Aku masih belum keluar rumah. Hanya memandangi pak Tengsek yang sedang bercerita dari bilik jendela. Meski sudah tua, suaranya masih terdengar sampai ke dalam rumah.
"Sekarang serdadu Jepang sudah tidak lagi memakai utusan. Mereka langsung datang ke rumah-rumah mencari para wanita muda. Saya sangat bersalah meninggalkan Rumsanih sendirian di rumah. Sehingga ketika saya pulang, saya dapati Rumsanih diperkosa oleh setan-setan Jepang yang datang dari neraka."
"Kakek ngga melawan?" tanya salah seorang di antara kerumunan. Sepertinya dia baru bertemu pak Tengsek. Astaga, dalam hatiku. Aku sudah tahu betul apa yang akan terjadi selanjutnya ketika pak Tengsek dipancing pertanyaan yang demikian. Dia akan membuka kemejanya!

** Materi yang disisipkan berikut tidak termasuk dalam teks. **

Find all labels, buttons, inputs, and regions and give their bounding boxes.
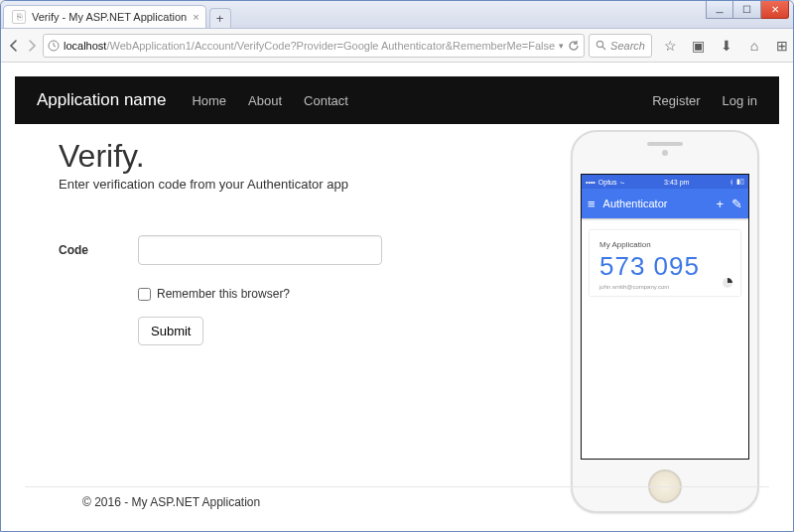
- bluetooth-icon: ᚼ: [729, 179, 733, 186]
- hamburger-icon: ≡: [588, 197, 596, 211]
- card-code: 573 095: [599, 251, 730, 282]
- titlebar: ⎘ Verify - My ASP.NET Application × +: [1, 1, 793, 29]
- search-icon: [596, 40, 606, 51]
- tab-close-icon[interactable]: ×: [193, 11, 198, 23]
- phone-time: 3:43 pm: [664, 179, 689, 186]
- card-email: john.smith@company.com: [599, 284, 730, 290]
- phone-mockup: •••• Optus ⏦ 3:43 pm ᚼ ▮▯ ≡ Authenticato…: [571, 130, 759, 513]
- window-controls: ─ ☐ ✕: [706, 1, 789, 19]
- tab-title: Verify - My ASP.NET Application: [32, 11, 187, 23]
- site-navbar: Application name Home About Contact Regi…: [15, 76, 779, 124]
- wifi-icon: ⏦: [620, 179, 624, 186]
- back-button[interactable]: [7, 34, 21, 58]
- code-label: Code: [59, 243, 138, 257]
- page-viewport: Application name Home About Contact Regi…: [1, 63, 793, 531]
- page-content: Verify. Enter verification code from you…: [1, 124, 793, 345]
- card-app-name: My Application: [599, 240, 730, 249]
- nav-login[interactable]: Log in: [723, 93, 757, 108]
- remember-label: Remember this browser?: [157, 287, 290, 301]
- phone-screen: •••• Optus ⏦ 3:43 pm ᚼ ▮▯ ≡ Authenticato…: [581, 174, 749, 460]
- nav-toolbar: localhost/WebApplication1/Account/Verify…: [1, 29, 793, 63]
- pocket-icon[interactable]: ▣: [686, 34, 712, 58]
- phone-camera: [662, 150, 668, 156]
- browser-window: ─ ☐ ✕ ⎘ Verify - My ASP.NET Application …: [0, 0, 794, 532]
- toolbar-right: ☆ ▣ ⬇ ⌂ ⊞: [656, 34, 794, 58]
- window-close-button[interactable]: ✕: [761, 1, 789, 19]
- app-bar: ≡ Authenticator + ✎: [582, 189, 748, 218]
- nav-register[interactable]: Register: [652, 93, 700, 108]
- nav-about[interactable]: About: [248, 93, 282, 108]
- address-bar[interactable]: localhost/WebApplication1/Account/Verify…: [43, 34, 585, 58]
- window-minimize-button[interactable]: ─: [706, 1, 733, 19]
- code-input[interactable]: [138, 235, 382, 265]
- addons-icon[interactable]: ⊞: [769, 34, 794, 58]
- carrier-label: Optus: [598, 179, 617, 186]
- window-maximize-button[interactable]: ☐: [733, 1, 761, 19]
- new-tab-button[interactable]: +: [209, 8, 231, 28]
- nav-contact[interactable]: Contact: [304, 93, 348, 108]
- search-placeholder: Search: [610, 40, 645, 52]
- nav-home[interactable]: Home: [192, 93, 226, 108]
- signal-icon: ••••: [586, 179, 596, 186]
- tab-strip: ⎘ Verify - My ASP.NET Application × +: [1, 1, 231, 28]
- downloads-icon[interactable]: ⬇: [714, 34, 739, 58]
- phone-speaker: [647, 142, 683, 146]
- page-footer: © 2016 - My ASP.NET Application: [25, 486, 769, 519]
- auth-card: My Application 573 095 john.smith@compan…: [590, 230, 740, 296]
- edit-icon: ✎: [731, 197, 742, 211]
- home-icon[interactable]: ⌂: [741, 34, 767, 58]
- favicon-icon: ⎘: [12, 10, 26, 24]
- svg-point-1: [596, 41, 602, 47]
- remember-checkbox[interactable]: [138, 288, 151, 301]
- identity-icon: [48, 40, 60, 52]
- search-box[interactable]: Search: [589, 34, 652, 58]
- plus-icon: +: [716, 197, 724, 211]
- phone-statusbar: •••• Optus ⏦ 3:43 pm ᚼ ▮▯: [582, 175, 748, 189]
- url-text: localhost/WebApplication1/Account/Verify…: [64, 40, 555, 52]
- battery-icon: ▮▯: [736, 178, 744, 186]
- app-title: Authenticator: [603, 198, 668, 209]
- url-dropdown-icon[interactable]: ▾: [559, 41, 564, 51]
- bookmark-star-icon[interactable]: ☆: [658, 34, 684, 58]
- svg-line-2: [602, 47, 605, 50]
- browser-tab[interactable]: ⎘ Verify - My ASP.NET Application ×: [3, 5, 206, 28]
- brand[interactable]: Application name: [37, 90, 166, 110]
- reload-icon[interactable]: [568, 40, 580, 52]
- timer-icon: [723, 278, 732, 288]
- forward-button[interactable]: [25, 34, 39, 58]
- submit-button[interactable]: Submit: [138, 317, 203, 345]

"Melawan mereka itu hal yang mustahil. Saya sudah coba berkali-kali sampai puncaknya ketika Rumsanih dibawa, mereka menghujani saya dengan peluru dan menikam dada saya dengan bayonet hingga saya jatuh tersungkur tak sadarkan diri," jelas pak Tengsek sambil menunjukan bekas luka masa lampau di tubuhnya.
Para tetangga tidak percaya, bagaimana mungkin dengan luka seperti itu pak Tengsek masih hidup sampai sekarang?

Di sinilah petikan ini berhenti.